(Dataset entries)

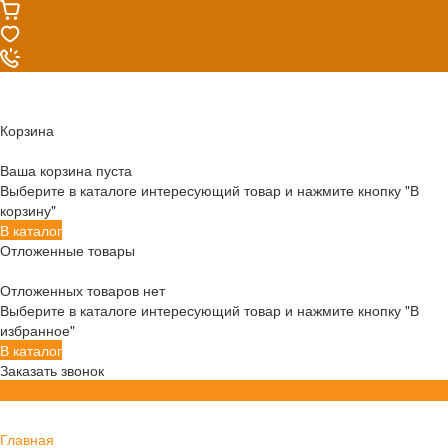
Корзина
Ваша корзина пуста
Выберите в каталоге интересующий товар и нажмите кнопку "В
корзину"
В каталог
Отложенные товары
Отложенных товаров нет
Выберите в каталоге интересующий товар и нажмите кнопку "В
избранное"
В каталог
Заказать звонок
Главная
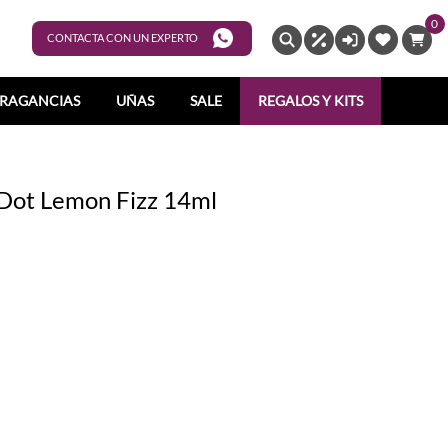
0
ENTRAR
CONTACTA CON UN EXPERTO
RAGANCIAS
UÑAS
SALE
REGALOS Y KITS
 Dot Lemon Fizz 14ml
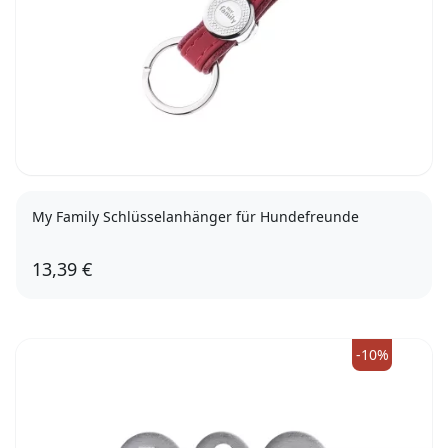
My Family Schlüsselanhänger für Hundefreunde
13,39 €
-10%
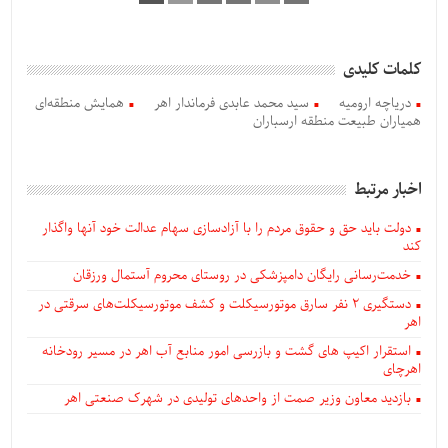
کلمات کلیدی
دریاچه ارومیه
سید محمد عابدی فرماندار اهر
همایش منطقه‌ای
همیاران طبیعت منطقه ارسباران
اخبار مرتبط
دولت باید حق و حقوق مردم را با آزادسازی سهام عدالت خود آنها واگذار
کند
خدمت‌رسانی رایگان دامپزشکی در روستای محروم آستمال ورزقان
دستگيری ۲ نفر سارق موتورسیکلت و کشف موتورسیکلت‌های سرقتی در
اهر
استقرار اکیپ های گشت و بازرسی امور منابع آب اهر در مسیر رودخانه
اهرچای
بازدید معاون وزیر صمت از واحدهای تولیدی در شهرک صنعتی اهر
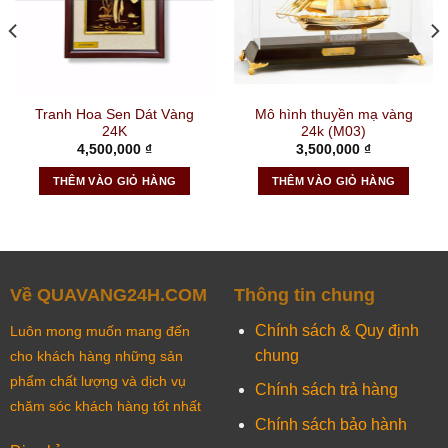
Tranh Hoa Sen Dát Vàng
Mô hình thuyền mạ vàng
24K
24k (M03)
4,500,000
₫
3,500,000
₫
THÊM VÀO GIỎ HÀNG
THÊM VÀO GIỎ HÀNG
Về QUAVANG24H.COM
Thông tin chung
Chính sách & Quy định
Luôn mong muốn mang đến
chung
cho khách hàng những sản
phẩm chất lượng và dịch vụ
Chính sách trả hàng
chăm sóc khách hàng tốt nhất
Chính sách bảo hành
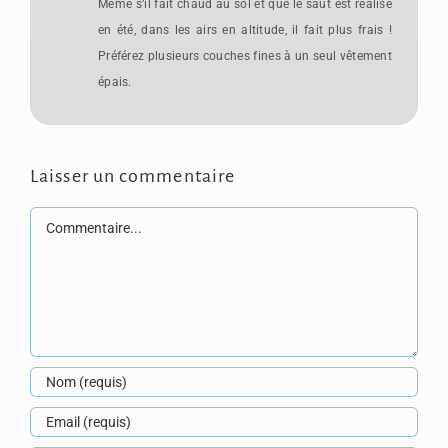
Même s’il fait chaud au sol et que le saut est réalisé
en été, dans les airs en altitude, il fait plus frais !
Préférez plusieurs couches fines à un seul vêtement
épais.
Laisser un commentaire
Commentaire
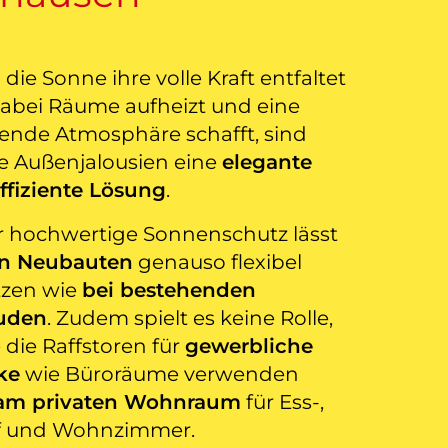
ie Sonne ihre volle Kraft entfaltet
abei Räume aufheizt und eine
ende Atmosphäre schafft, sind
e Außenjalousien eine
elegante
ffiziente Lösung
.
r hochwertige Sonnenschutz lässt
n Neubauten
genauso flexibel
tzen wie
bei bestehenden
uden
. Zudem spielt es keine Rolle,
 die Raffstoren für
gewerbliche
ke
wie Büroräume verwenden
 am privaten Wohnraum
für Ess-,
f und Wohnzimmer.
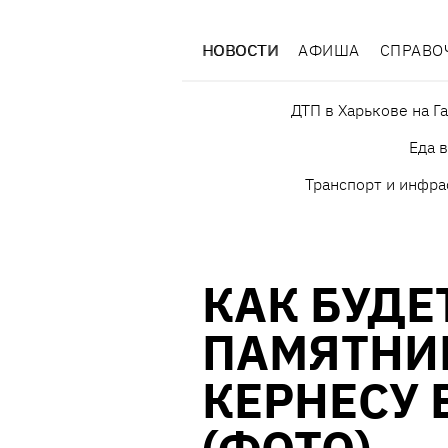
НОВОСТИ
АФИША
СПРАВО
ДТП в Харькове на Г
Еда 
Транспорт и инфра
КАК БУДЕ
ПАМЯТНИ
КЕРНЕСУ 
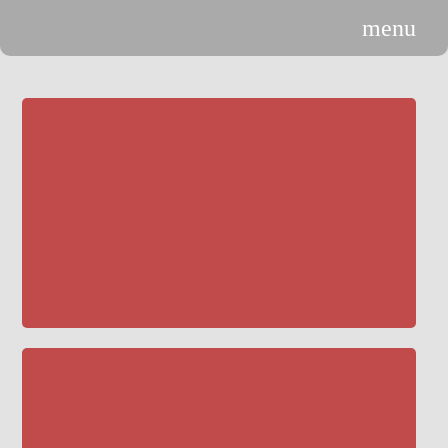
menu
n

TASK REQUIREMENTS:
All lines that contain the word "khách" must be copied from the records above.

SOLUTION FOR THIS TASK:
cho khách hàng những sản
chăm sóc khách hàng tốt nhất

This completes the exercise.